• [Prompt] Copy out each line featuring the string "using" from the entries beneath.

[[ Information provided open ]]

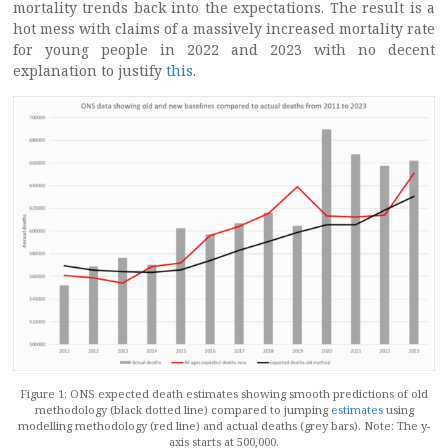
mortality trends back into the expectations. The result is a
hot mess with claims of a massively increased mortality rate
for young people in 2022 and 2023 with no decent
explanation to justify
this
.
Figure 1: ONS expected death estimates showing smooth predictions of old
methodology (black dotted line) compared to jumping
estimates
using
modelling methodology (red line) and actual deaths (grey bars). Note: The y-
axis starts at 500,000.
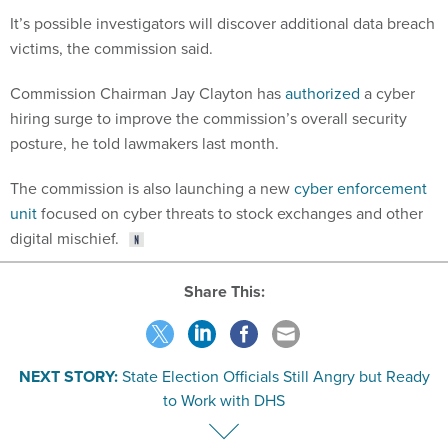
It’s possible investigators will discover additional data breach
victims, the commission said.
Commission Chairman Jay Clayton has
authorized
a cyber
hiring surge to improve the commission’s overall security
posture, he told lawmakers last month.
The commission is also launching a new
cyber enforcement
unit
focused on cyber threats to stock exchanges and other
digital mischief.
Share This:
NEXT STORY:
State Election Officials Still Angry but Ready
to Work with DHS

[[ Information provided closed ]]
[[ Information provided open ]]

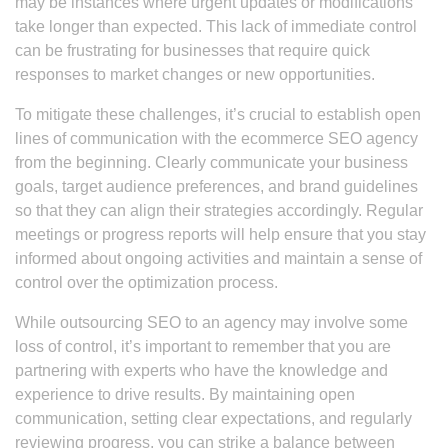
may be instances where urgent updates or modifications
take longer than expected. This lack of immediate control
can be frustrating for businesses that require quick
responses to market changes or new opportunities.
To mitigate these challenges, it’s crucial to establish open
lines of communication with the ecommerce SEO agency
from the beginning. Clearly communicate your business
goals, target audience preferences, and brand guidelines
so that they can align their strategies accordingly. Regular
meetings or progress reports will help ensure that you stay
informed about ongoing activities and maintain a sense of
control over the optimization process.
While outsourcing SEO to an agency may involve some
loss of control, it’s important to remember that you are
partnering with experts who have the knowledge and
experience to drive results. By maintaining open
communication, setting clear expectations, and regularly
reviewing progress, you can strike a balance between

[[ Information provided closed ]]
[[ Information provided open ]]

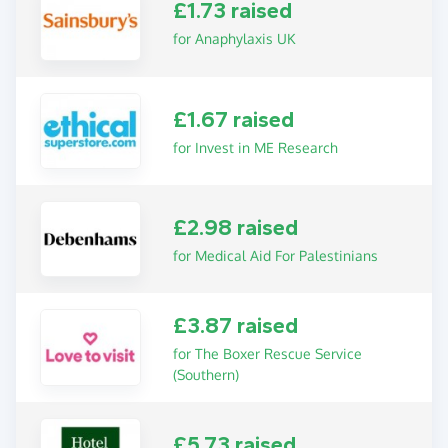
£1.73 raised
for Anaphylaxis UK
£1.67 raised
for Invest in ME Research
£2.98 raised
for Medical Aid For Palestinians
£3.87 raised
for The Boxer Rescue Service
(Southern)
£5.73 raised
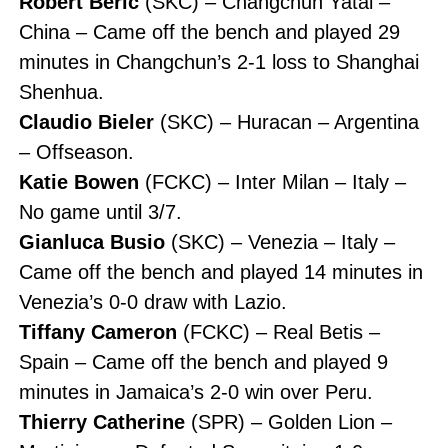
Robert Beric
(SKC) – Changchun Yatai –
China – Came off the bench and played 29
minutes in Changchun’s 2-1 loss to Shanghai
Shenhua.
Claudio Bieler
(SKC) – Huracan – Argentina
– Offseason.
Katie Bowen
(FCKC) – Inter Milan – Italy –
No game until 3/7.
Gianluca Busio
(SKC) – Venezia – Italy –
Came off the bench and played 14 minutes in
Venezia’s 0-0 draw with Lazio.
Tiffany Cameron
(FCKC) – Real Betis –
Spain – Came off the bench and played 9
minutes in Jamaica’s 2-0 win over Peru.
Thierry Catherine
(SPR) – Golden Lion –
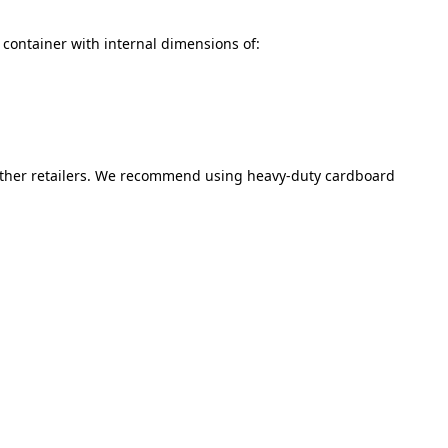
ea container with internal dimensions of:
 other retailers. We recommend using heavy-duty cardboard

[[ Information provided closed ]]

• [Solved problem]
using
 other retailers. We recommend using heavy-duty cardboard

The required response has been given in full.